I’m fairly new to Juce and I’m trying to get my head around the SIMD capability.

I’m trying to do something similar to this:

SIMDRegister<float> * WorkingBuffer = new SIMDRegister<float>[1024];
SIMDRegister<float> ValueOne = SIMDRegister<float>::fromNative({2.0f,2.0f,2.0f,2.0f});
SIMDRegister<float> ValueTwo= SIMDRegister<float>::fromNative({0.0f,0.0f,0.0f,0.0f});
SIMDRegister<float> TempValue= SIMDRegister<float>::fromNative({0.0f,0.0f,0.0f,0.0f});

for(int i = 0; i <; 1024; i++)
{
      WorkingBuffer[i] = SIMDRegister<float>::fromNative({0.0f,0.0f,0.0f,0.0f});
}

for(int i = 0; i <; 1024; ++i)
{
    ValueTwo = TableLookUp[i]; //table is a table of SIMDRegister&lt;float&gt;;

    **//THE FOLLOWING LINE GIVES AN UNEXPECTED RESULT FOR TempValue**

    TempValue= WorkingBuffer[i] * ValueOne - WorkingBuffer[i] * ValueTwo;

…….followed by more code

I don’t understand why I’m getting odd values in the above mentioned line for the TempValue variable. The code works perfectly in the scalar version. I suspect I might be initialising the SIMDRegister<float> array named “WorkingBuffer” incorrectly. Can anyone point me in the direction of a solution? Thanks.

cixelsyd


#2

Are you simply missing an index from the second WorkingBuffer in your last line?


#3

Apologies. That was a typo.

Fixed my post. I’m wondering if the issue could be related to alignment.


#4

I thought that might have been too easy!

I would suggest making a much simpler example, reducing the lines of code and the size of the loops to the absolute minimum to reproduce the problem. By the end of this process I suspect you’ll have worked out what’s going on, but if not you’ll have a fully operational test case you can post here. Guess-debugging other people’s code is much much harder than having something you can experiment with.


#5

LOL. That was the simple version Tom. I’m in the middle of coding a SIMD version of an FFT. It’s been driving me nuts and keeping me awake nights for days. :slight_smile:

My SIMD FFT executes correctly for the first 2 passes but on the third pass there is some real weirdness. I just wanted to confirm I was declaring and initialising my SIMD array correctly.

Thanks
James
Synthetech Sound


#6

Hey t0m,

I found the error and it was indeed my own coding mistake. Thanks for the quick response.

James


#7

Kind of avoiding the issue but why not use a library FFT? It’s a waste of your time writing your own.


#8

I would also suggest something like the free Intel Performance Primitives or the JUCE built-in support for the Intel MKL.


#9

Good Suggestions. I may indeed go with the intel one in the end. I wanted to understand more about the mathematics in the FFT. Now that I’ve done that and have a working SIMD version I don’t feel like it was a waste of time. I suspect once I get into trying to optimise it that will be when I end up making the jump to IPP. I’m also trying to learn the JUCE framework as I go, so this little project helped me to understand SIMD in JUCE. I quite like it. The SIMD version of my FFT is almost identical to the Scalar version. Nice work JUCE team.


#10

Does the JUCE support for Intel MKL include SIMD capability? I got the impression it was scalar.


#11

Yes, both the MKL version and the IPP version utilize different instruction sets depending on your target architecture. They use SSE2, SSE3, SSE4, AVX and AVX-512, depending on what is available.

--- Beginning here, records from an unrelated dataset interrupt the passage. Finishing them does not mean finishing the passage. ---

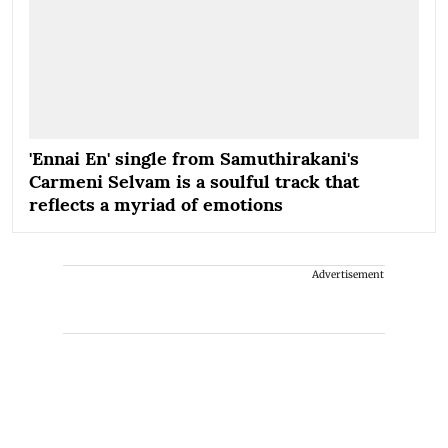
'Ennai En' single from Samuthirakani's
Carmeni Selvam is a soulful track that
reflects a myriad of emotions
Advertisement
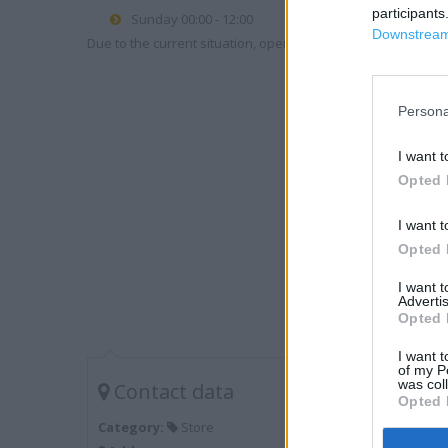
participants
Sunday 00:00 - 12:00
Downstream 
Due to the current situation, opening hours may vary. Please
Persona
I want t
Opted 
I want t
Opted 
I want 
Advertis
Opted 
I want t
of my P
was col
Contact data
Opted 
Category:
Store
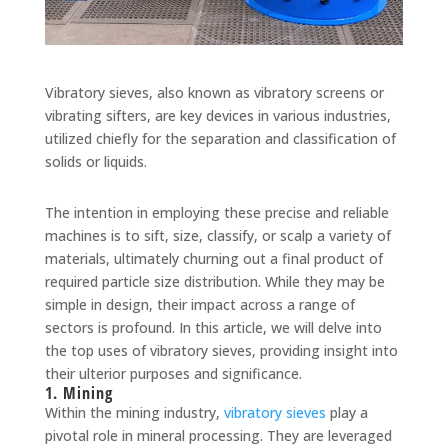
Vibratory sieves, also known as vibratory screens or
vibrating sifters, are key devices in various industries,
utilized chiefly for the separation and classification of
solids or liquids.
The intention in employing these precise and reliable
machines is to sift, size, classify, or scalp a variety of
materials, ultimately churning out a final product of
required particle size distribution. While they may be
simple in design, their impact across a range of
sectors is profound. In this article, we will delve into
the top uses of vibratory sieves, providing insight into
their ulterior purposes and significance.
1. Mining
Within the mining industry,
vibratory sieves
play a
pivotal role in mineral processing. They are leveraged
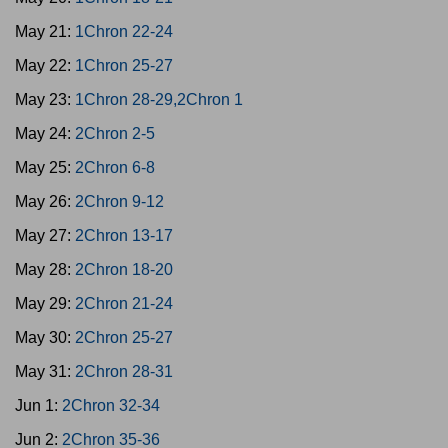
May 21:
1Chron 22-24
May 22:
1Chron 25-27
May 23:
1Chron 28-29,2Chron 1
May 24:
2Chron 2-5
May 25:
2Chron 6-8
May 26:
2Chron 9-12
May 27:
2Chron 13-17
May 28:
2Chron 18-20
May 29:
2Chron 21-24
May 30:
2Chron 25-27
May 31:
2Chron 28-31
Jun 1:
2Chron 32-34
Jun 2:
2Chron 35-36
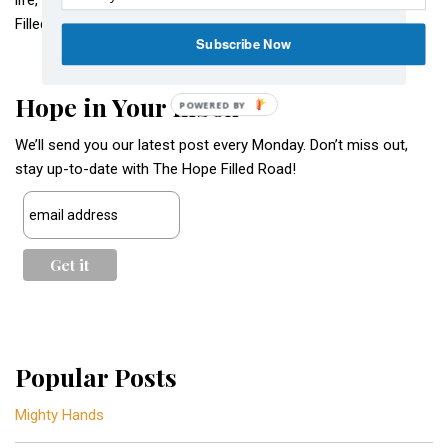
life, love, and hope. Come join us as we walk along The Hope
Filled Road.
Subscribe Now
Hope in Your Inbox
POWERED BY
We’ll send you our latest post every Monday. Don’t miss out,
stay up-to-date with The Hope Filled Road!
Popular Posts
Mighty Hands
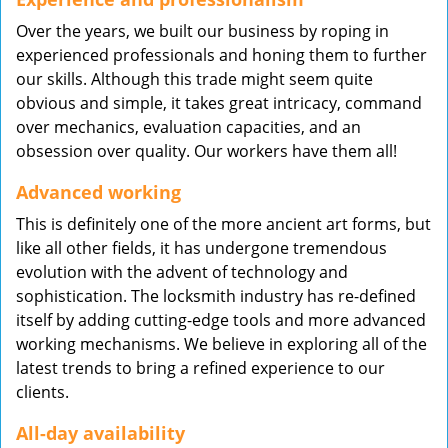
Over the years, we built our business by roping in
experienced professionals and honing them to further
our skills. Although this trade might seem quite
obvious and simple, it takes great intricacy, command
over mechanics, evaluation capacities, and an
obsession over quality. Our workers have them all!
Advanced working
This is definitely one of the more ancient art forms, but
like all other fields, it has undergone tremendous
evolution with the advent of technology and
sophistication. The locksmith industry has re-defined
itself by adding cutting-edge tools and more advanced
working mechanisms. We believe in exploring all of the
latest trends to bring a refined experience to our
clients.
All-day availability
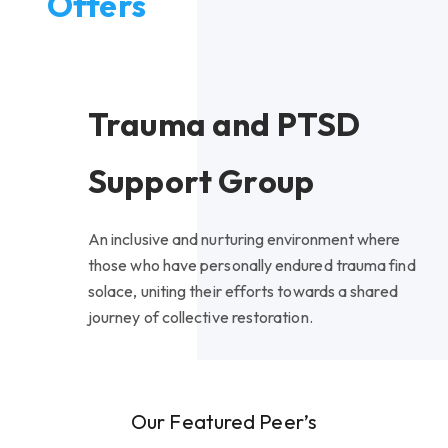
Offers
Trauma and PTSD
Support Group
An inclusive and nurturing environment where
those who have personally endured trauma find
solace, uniting their efforts towards a shared
journey of collective restoration.
Our Featured Peer’s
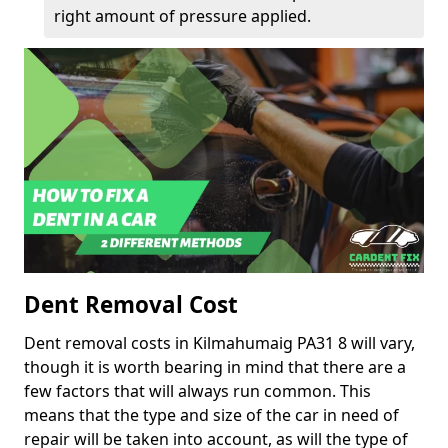
right amount of pressure applied.
Dent Removal Cost
Dent removal costs in Kilmahumaig PA31 8 will vary,
though it is worth bearing in mind that there are a
few factors that will always run common. This
means that the type and size of the car in need of
repair will be taken into account, as will the type of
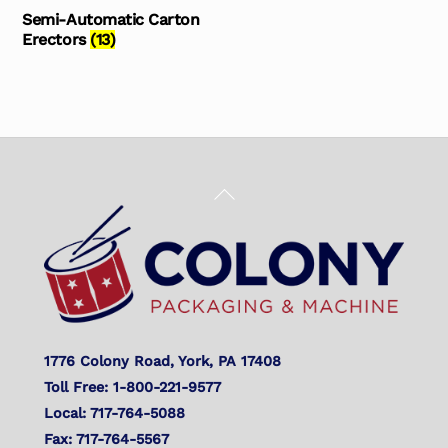
Semi-Automatic Carton
Erectors
(13)
Back
To
Top
1776 Colony Road, York, PA 17408
Toll Free: 1-800-221-9577
Local: 717-764-5088
Fax: 717-764-5567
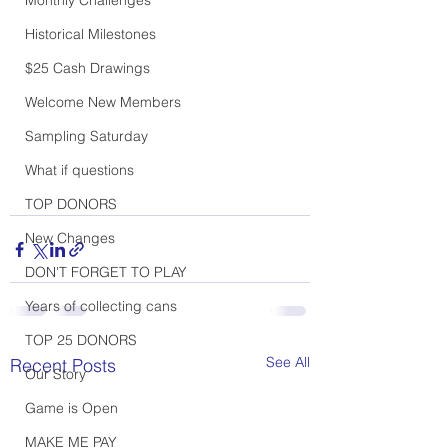
Historical Milestones
$25 Cash Drawings
Welcome New Members
Sampling Saturday
What if questions
TOP DONORS
New Changes
DON'T FORGET TO PLAY
Years of collecting cans
TOP 25 DONORS
See All
Recent Posts
Our Story
Game is Open
MAKE ME PAY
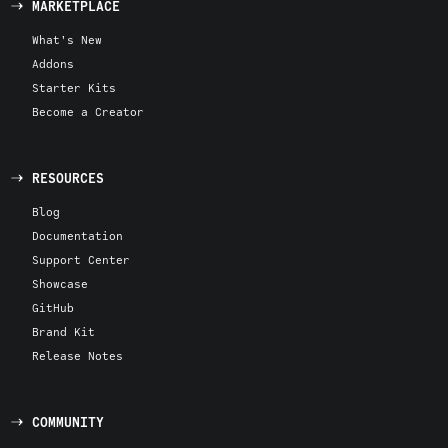
MARKETPLACE
What's New
Addons
Starter Kits
Become a Creator
RESOURCES
Blog
Documentation
Support Center
Showcase
GitHub
Brand Kit
Release Notes
COMMUNITY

These are hand-optimized algorithms you will have a hard time beating.

As a learning exercise it makes sense to implement your own, for production I would opt for the Intel stuff every time.

There are other solutions available (FFTW) but their license restrictions may not suit your needs. We’ve inquired about a commercial closed-source license, and we could have bought a small car for their asking price.


#12

I had the same experience checking into FFTW. Gonna check out the JUCE SIMD FFT tonight. Thanks for the recommendations.